Алинсона затрясло от ярости, и он сдавленным голосом проговорил:
— Конечно, заряжен. Итак, давайте сюда мои расписки, и я не стану в вас стрелять, хотя вы этого заслуживаете…
— Прекрасно. Рад услужить человеку, который угрожает мне смертью. Мне бы очень не хотелось испачкать кровью мой лучший персидский ковер. Между прочим, привезен из Константинополя. Предполагается, что ему лет пятьсот, не меньше. Моему наследнику — Бог знает, кто им станет, я как-то не потрудился выяснить — вряд ли понравится, если он будет испорчен, — доверительным тоном проговорил Девениш, не делая ни малейших поползновений выполнить предъявленное ему требование. — Одна из самых ценных вещей в этом доме, знаете ли.
Эта легкомысленная болтовня привела Алинсона в такое состояние, что он начал заикаться.
— Прекратите нести чепуху! И давайте мои расписки. Я говорю серьезно.
Все так же размахивая пистолетом, Алинсон продолжал наступать на противника, пока не приблизился к нему почти вплотную.
— Я вижу, вы решили во что бы то ни стало попасть на виселицу. — Девениш устало улыбнулся. — Придется вас уважить. Суровая необходимость, хотя бы ради ковра.
Он медленно повернулся к бюро, словно собираясь взять лежавшие там расписки, и вдруг, в какую-то долю секунды, краткую, словно бросок змеи, развернулся. В руке его было тяжелое стеклянное пресс-папье, которым он и ударил Алинсона по лицу.
Вскрикнув от боли и неожиданности, тот инстинктивно вскинул руки в запоздалой попытке защититься, пальцы его сами собой нажали на курок, прогремел выстрел.

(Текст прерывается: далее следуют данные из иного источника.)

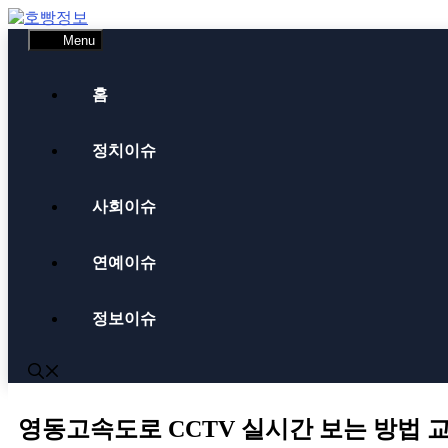
Skip
to
Menu
content
홈
정치이슈
사회이슈
연예이슈
정보이슈
영동고속도로 CCTV 실시간 보는 방법 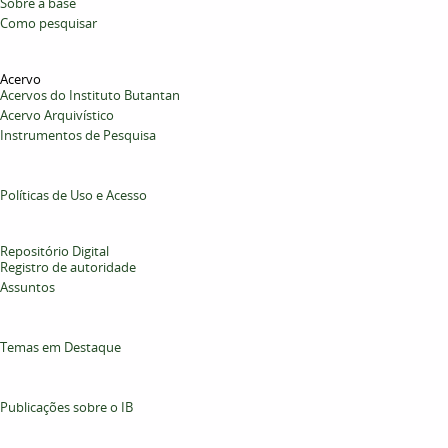
Sobre a base
Como pesquisar
Acervo
Acervos do Instituto Butantan
Acervo Arquivístico
Instrumentos de Pesquisa
Políticas de Uso e Acesso
Repositório Digital
Registro de autoridade
Assuntos
Temas em Destaque
Publicações sobre o IB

Пуля попала в дурно написанный портрет третьего графа, висевший довольно высоко, проделав в нем дырочку прямо посередине лица.
Алинсон выронил пистолет и упал на колени, зажав лицо ладонями; сквозь пальцы текла кровь.
Девениш поднял пистолет и осторожно положил его на бюро, после чего резко дернул юношу за плечи, заставив подняться.
— Дурачок и неумеха, — дружелюбным тоном произнес он. — Разве можно быть таким опрометчивым? Впрочем, я другого и не ожидал. Я вас не упрекаю, что вы испортили никудышный портрет, но не хотел бы, чтобы вы забрызгали кровью ковер. Вот, возьмите.
Девениш протянул стонущему юноше безукоризненно чистый платок. В это мгновение дверь с шумом распахнулась и в библиотеку ворвалось несколько лакеев, предводительствуемых старшим конюхом Джовитом.